--- START ---
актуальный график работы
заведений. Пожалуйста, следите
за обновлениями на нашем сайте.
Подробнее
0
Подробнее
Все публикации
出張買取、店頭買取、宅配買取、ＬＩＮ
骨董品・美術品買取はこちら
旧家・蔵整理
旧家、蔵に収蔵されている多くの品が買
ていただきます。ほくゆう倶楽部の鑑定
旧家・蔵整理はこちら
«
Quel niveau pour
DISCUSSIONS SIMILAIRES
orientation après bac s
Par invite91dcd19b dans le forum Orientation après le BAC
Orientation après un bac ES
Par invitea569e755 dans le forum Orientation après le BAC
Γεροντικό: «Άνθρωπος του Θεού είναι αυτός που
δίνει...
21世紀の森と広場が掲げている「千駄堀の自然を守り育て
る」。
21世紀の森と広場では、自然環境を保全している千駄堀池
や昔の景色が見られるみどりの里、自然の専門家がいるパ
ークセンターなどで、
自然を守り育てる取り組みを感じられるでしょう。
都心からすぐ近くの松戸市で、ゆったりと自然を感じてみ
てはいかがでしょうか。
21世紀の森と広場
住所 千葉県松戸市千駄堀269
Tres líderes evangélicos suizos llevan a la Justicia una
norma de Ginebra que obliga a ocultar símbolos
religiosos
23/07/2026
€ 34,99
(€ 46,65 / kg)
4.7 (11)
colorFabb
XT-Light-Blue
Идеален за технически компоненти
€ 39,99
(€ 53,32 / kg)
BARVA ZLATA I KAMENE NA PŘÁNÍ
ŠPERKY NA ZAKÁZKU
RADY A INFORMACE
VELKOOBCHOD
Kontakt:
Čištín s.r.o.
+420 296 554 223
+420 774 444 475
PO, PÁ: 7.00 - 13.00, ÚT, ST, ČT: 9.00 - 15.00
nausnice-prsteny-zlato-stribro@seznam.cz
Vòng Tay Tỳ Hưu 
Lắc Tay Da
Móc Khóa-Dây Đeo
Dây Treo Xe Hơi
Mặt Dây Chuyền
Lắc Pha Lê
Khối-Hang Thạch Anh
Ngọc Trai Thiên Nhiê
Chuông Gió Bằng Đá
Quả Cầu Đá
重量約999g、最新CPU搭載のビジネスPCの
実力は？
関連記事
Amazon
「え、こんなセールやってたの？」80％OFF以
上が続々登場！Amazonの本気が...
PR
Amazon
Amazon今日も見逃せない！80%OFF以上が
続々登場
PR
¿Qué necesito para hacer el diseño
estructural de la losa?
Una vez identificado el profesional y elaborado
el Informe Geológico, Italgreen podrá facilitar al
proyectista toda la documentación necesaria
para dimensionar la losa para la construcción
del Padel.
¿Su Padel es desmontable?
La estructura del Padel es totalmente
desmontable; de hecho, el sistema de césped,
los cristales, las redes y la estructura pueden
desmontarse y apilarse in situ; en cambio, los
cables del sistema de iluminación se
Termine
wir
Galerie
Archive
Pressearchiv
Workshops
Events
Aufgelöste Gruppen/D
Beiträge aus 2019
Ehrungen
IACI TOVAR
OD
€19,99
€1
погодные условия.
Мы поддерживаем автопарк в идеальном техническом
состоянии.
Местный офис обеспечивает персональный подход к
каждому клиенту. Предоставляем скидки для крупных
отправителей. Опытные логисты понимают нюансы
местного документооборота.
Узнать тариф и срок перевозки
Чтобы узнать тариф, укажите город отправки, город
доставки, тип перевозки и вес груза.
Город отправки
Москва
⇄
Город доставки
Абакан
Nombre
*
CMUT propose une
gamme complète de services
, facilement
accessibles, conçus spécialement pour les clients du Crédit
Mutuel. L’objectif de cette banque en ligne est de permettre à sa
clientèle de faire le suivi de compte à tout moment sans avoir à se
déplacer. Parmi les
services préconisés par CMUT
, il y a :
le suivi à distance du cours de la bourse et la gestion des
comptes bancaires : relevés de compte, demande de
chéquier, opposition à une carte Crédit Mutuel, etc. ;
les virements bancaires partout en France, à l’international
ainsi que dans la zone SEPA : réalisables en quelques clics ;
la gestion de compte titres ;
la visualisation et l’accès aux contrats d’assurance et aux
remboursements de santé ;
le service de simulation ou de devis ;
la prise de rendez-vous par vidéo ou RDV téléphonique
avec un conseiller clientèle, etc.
--- END ---
Task statement: After reading the listing above, print each line back exactly.

Problem solution:
актуальный график работы
заведений. Пожалуйста, следите
за обновлениями на нашем сайте.
Подробнее
0
Подробнее
Все публикации
出張買取、店頭買取、宅配買取、ＬＩＮ
骨董品・美術品買取はこちら
旧家・蔵整理
旧家、蔵に収蔵されている多くの品が買
ていただきます。ほくゆう倶楽部の鑑定
旧家・蔵整理はこちら
«
Quel niveau pour
DISCUSSIONS SIMILAIRES
orientation après bac s
Par invite91dcd19b dans le forum Orientation après le BAC
Orientation après un bac ES
Par invitea569e755 dans le forum Orientation après le BAC
Γεροντικό: «Άνθρωπος του Θεού είναι αυτός που
δίνει...
21世紀の森と広場が掲げている「千駄堀の自然を守り育て
る」。
21世紀の森と広場では、自然環境を保全している千駄堀池
や昔の景色が見られるみどりの里、自然の専門家がいるパ
ークセンターなどで、
自然を守り育てる取り組みを感じられるでしょう。
都心からすぐ近くの松戸市で、ゆったりと自然を感じてみ
てはいかがでしょうか。
21世紀の森と広場
住所 千葉県松戸市千駄堀269
Tres líderes evangélicos suizos llevan a la Justicia una
norma de Ginebra que obliga a ocultar símbolos
religiosos
23/07/2026
€ 34,99
(€ 46,65 / kg)
4.7 (11)
colorFabb
XT-Light-Blue
Идеален за технически компоненти
€ 39,99
(€ 53,32 / kg)
BARVA ZLATA I KAMENE NA PŘÁNÍ
ŠPERKY NA ZAKÁZKU
RADY A INFORMACE
VELKOOBCHOD
Kontakt:
Čištín s.r.o.
+420 296 554 223
+420 774 444 475
PO, PÁ: 7.00 - 13.00, ÚT, ST, ČT: 9.00 - 15.00
nausnice-prsteny-zlato-stribro@seznam.cz
Vòng Tay Tỳ Hưu 
Lắc Tay Da
Móc Khóa-Dây Đeo
Dây Treo Xe Hơi
Mặt Dây Chuyền
Lắc Pha Lê
Khối-Hang Thạch Anh
Ngọc Trai Thiên Nhiê
Chuông Gió Bằng Đá
Quả Cầu Đá
重量約999g、最新CPU搭載のビジネスPCの
実力は？
関連記事
Amazon
「え、こんなセールやってたの？」80％OFF以
上が続々登場！Amazonの本気が...
PR
Amazon
Amazon今日も見逃せない！80%OFF以上が
続々登場
PR
¿Qué necesito para hacer el diseño
estructural de la losa?
Una vez identificado el profesional y elaborado
el Informe Geológico, Italgreen podrá facilitar al
proyectista toda la documentación necesaria
para dimensionar la losa para la construcción
del Padel.
¿Su Padel es desmontable?
La estructura del Padel es totalmente
desmontable; de hecho, el sistema de césped,
los cristales, las redes y la estructura pueden
desmontarse y apilarse in situ; en cambio, los
cables del sistema de iluminación se
Termine
wir
Galerie
Archive
Pressearchiv
Workshops
Events
Aufgelöste Gruppen/D
Beiträge aus 2019
Ehrungen
IACI TOVAR
OD
€19,99
€1
погодные условия.
Мы поддерживаем автопарк в идеальном техническом
состоянии.
Местный офис обеспечивает персональный подход к
каждому клиенту. Предоставляем скидки для крупных
отправителей. Опытные логисты понимают нюансы
местного документооборота.
Узнать тариф и срок перевозки
Чтобы узнать тариф, укажите город отправки, город
доставки, тип перевозки и вес груза.
Город отправки
Москва
⇄
Город доставки
Абакан
Nombre
*
CMUT propose une
gamme complète de services
, facilement
accessibles, conçus spécialement pour les clients du Crédit
Mutuel. L’objectif de cette banque en ligne est de permettre à sa
clientèle de faire le suivi de compte à tout moment sans avoir à se
déplacer. Parmi les
services préconisés par CMUT
, il y a :
le suivi à distance du cours de la bourse et la gestion des
comptes bancaires : relevés de compte, demande de
chéquier, opposition à une carte Crédit Mutuel, etc. ;
les virements bancaires partout en France, à l’international
ainsi que dans la zone SEPA : réalisables en quelques clics ;
la gestion de compte titres ;
la visualisation et l’accès aux contrats d’assurance et aux
remboursements de santé ;
le service de simulation ou de devis ;
la prise de rendez-vous par vidéo ou RDV téléphonique
avec un conseiller clientèle, etc.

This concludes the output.